After lecturing to a group of seniors at the local high school, we’ve learned some pretty interesting facts about their lives and how it compares to Americas high school students. It’s quite the eye opener to hear what they have to say and see how they live.
James, the top in the class and very proficient at speaking english, had us over for lunch last week. He lives in a two story, concrete row house with zero insulation and single pane, breezy windows. There is no bathroom, not much furniture, nor is there any heat. The best way to describe it would be to say that it looked like an abandoned building on the outskirts of town.
This is actually quite the norm for the places that we get invited to. There is absolutely nothing wrong with how he lives. He and his family are very happy, and extremely giving. As the saying goes, “those who have the least to give often give the most”. The lunch they prepared was gigantic and delicious. Several meats, lots of vegetables, beer, tea and fruit. A service usually reserved for close family.

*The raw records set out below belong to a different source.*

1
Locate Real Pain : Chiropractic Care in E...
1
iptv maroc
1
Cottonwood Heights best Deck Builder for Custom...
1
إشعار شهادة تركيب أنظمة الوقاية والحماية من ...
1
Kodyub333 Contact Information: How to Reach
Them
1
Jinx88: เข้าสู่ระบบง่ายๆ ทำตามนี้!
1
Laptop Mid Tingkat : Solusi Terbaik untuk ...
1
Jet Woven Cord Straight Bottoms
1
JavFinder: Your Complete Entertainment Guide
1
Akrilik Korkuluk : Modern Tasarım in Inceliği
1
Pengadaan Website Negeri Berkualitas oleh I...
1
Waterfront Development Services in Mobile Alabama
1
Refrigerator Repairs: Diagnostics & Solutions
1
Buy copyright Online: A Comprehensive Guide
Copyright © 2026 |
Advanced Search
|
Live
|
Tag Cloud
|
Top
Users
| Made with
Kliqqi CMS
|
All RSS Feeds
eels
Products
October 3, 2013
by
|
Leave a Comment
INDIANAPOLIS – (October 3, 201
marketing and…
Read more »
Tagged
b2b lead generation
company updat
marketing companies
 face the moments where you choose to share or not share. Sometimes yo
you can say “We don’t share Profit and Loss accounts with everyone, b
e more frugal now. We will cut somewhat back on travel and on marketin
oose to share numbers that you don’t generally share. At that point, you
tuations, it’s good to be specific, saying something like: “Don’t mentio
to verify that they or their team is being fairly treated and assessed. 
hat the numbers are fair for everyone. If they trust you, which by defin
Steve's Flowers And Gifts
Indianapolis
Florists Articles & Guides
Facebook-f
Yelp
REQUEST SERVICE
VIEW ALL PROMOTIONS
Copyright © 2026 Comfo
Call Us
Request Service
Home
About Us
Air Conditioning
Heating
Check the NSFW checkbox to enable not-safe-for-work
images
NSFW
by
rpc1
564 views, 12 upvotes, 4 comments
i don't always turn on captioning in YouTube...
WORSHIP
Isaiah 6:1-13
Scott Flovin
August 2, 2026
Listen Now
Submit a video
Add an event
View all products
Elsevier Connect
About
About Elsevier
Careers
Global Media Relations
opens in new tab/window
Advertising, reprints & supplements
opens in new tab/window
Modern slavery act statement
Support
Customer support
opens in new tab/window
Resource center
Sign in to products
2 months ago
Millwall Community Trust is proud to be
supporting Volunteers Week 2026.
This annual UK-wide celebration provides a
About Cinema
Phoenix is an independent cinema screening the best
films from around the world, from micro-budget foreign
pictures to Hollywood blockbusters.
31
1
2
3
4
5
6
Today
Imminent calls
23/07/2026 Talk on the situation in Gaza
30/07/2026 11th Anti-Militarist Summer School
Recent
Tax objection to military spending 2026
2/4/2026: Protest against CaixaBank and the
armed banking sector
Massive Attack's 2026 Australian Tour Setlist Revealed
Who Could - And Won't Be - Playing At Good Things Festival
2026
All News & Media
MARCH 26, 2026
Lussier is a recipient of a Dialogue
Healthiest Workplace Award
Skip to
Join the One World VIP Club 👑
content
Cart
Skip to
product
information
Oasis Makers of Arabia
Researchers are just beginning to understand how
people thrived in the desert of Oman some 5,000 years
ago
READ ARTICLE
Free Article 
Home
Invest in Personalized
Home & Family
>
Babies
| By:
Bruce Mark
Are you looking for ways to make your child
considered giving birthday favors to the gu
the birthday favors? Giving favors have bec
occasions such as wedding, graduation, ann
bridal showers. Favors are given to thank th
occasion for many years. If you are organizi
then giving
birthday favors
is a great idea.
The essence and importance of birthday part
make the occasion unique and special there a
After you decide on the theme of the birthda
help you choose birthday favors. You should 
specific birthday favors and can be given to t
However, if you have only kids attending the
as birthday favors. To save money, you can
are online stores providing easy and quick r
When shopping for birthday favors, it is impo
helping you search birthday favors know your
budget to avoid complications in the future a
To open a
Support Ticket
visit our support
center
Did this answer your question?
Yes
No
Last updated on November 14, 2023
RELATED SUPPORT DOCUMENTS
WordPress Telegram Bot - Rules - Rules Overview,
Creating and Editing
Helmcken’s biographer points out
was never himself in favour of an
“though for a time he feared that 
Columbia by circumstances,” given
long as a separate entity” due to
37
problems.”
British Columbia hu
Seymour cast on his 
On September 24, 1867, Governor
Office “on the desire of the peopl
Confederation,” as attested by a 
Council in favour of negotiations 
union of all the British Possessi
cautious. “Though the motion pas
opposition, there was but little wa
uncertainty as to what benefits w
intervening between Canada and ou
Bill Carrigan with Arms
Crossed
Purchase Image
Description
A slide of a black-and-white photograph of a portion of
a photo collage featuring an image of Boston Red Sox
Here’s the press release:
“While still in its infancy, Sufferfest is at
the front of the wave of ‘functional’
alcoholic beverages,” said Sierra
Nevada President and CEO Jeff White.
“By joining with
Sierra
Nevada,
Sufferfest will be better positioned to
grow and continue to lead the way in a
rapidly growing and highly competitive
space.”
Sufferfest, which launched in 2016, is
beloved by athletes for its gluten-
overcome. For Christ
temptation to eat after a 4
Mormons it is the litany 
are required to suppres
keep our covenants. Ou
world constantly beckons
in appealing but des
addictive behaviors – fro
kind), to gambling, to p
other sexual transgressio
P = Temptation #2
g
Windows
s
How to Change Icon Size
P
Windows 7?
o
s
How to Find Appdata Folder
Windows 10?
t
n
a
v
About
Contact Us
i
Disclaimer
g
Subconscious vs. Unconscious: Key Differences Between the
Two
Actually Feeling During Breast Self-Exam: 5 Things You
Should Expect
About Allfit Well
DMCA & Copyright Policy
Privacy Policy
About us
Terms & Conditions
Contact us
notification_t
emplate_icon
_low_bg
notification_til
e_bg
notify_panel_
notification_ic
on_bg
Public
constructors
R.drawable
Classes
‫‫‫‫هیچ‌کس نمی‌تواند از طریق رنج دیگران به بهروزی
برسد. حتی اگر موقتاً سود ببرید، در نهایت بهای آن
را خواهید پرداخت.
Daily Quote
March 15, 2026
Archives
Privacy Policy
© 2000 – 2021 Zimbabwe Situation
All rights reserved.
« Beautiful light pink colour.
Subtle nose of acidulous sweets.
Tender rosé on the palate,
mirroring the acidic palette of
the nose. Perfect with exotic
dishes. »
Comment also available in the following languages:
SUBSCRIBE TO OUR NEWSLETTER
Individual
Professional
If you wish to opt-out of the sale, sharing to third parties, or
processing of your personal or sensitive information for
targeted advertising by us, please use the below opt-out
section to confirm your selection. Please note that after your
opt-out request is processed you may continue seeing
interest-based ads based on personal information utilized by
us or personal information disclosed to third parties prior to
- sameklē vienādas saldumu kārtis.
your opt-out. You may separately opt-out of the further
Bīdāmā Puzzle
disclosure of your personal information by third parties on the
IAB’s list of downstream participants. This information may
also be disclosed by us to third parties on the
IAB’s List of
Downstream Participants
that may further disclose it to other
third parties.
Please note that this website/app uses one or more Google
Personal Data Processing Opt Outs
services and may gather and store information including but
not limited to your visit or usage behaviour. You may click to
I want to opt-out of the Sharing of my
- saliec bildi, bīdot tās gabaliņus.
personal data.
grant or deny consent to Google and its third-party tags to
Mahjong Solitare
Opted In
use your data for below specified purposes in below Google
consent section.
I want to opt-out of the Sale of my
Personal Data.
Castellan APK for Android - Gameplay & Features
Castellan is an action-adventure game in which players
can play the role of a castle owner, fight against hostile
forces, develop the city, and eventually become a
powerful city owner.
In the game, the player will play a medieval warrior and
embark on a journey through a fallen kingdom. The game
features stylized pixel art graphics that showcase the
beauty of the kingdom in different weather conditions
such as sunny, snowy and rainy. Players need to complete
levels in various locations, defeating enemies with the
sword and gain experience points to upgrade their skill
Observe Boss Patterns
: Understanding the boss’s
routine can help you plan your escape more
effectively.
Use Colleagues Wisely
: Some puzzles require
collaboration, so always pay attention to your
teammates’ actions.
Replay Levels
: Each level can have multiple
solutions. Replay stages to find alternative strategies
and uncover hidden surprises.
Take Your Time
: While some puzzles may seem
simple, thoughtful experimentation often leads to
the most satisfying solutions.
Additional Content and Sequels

His father, like many other parents in his class, make around 2000 RMB per month, which is $320 USD. His mother, who is as sweet as ever, sells the vegetables they grow in their community back yard to earn extra money. James doesn’t have the time to help contribute to his families earnings due to his schooling.
He wakes at 6:00 am and rides his bike four miles to arrive for his first class at 7:00. There is an hour break for lunch at noon, then class until 5:30. Dinner at school goes for half an hour, then he returns to class until 9:30 pm. Four more miles, back to his house where he studies until midnight and sleeps before repeating it all again. Monday-Friday, 275 days a year. The best part about all of this is that he has to pay to go to school… 3000 RMB per year, or one and a half months of his dads paycheck.
The story is nearly the same for the rest of the class. Some students come from a little more money, but not much. College is only in the cards if they perform in the top percentages, so you can imagine why they set themselves on such a rigorous schedule. If they test below a certain percentage, they won’t get the scholarships they desperately need to pay for college tuition. For James, it’s a full ride or he will have to enter the workforce and skip college all together.
I really wish I could explain James a little better. We gave him our phone number and he calls us once a week to schedule a lunch or to drop off a toy to Dee. When we meet with him, he always opens doors, stops traffic, offers to carry Dee and also tries to pay. In the cafeteria, one of his female classmates dropped her spoon. Like a reflex, he snatched it up and ran all the way across the hall to get her a new one. Before he returned, another of his friends mumbled to me, “he’s quite the ladies man”.
To see people doing so well with so little is worth its weight in gold. His performance is the exact opposite of mine while I was in high school. I did so poorly, that I had to spend my fifth year retaking courses I’d flunked out of. Maybe that’s why I’ve come to appreciate him so much. He’s not wasting any time going after what he wants even though there is a substantial monetary hurdle blocking the way.
After meeting with his class and eating dinner in the cafeteria with several dozen giggling teeny boppers, we said goodbye and promised to meet again later in the week. As I walked back home, I began to realize that our scooter “Black Lightning” won’t have a home to go to after we leave. I talked to Meghan about it and we both agreed to give it to James just before we go. His eight mile journey to school every day will now fly by at the flick of his wrist.
It’s the least we can do for someone who truly deserves more.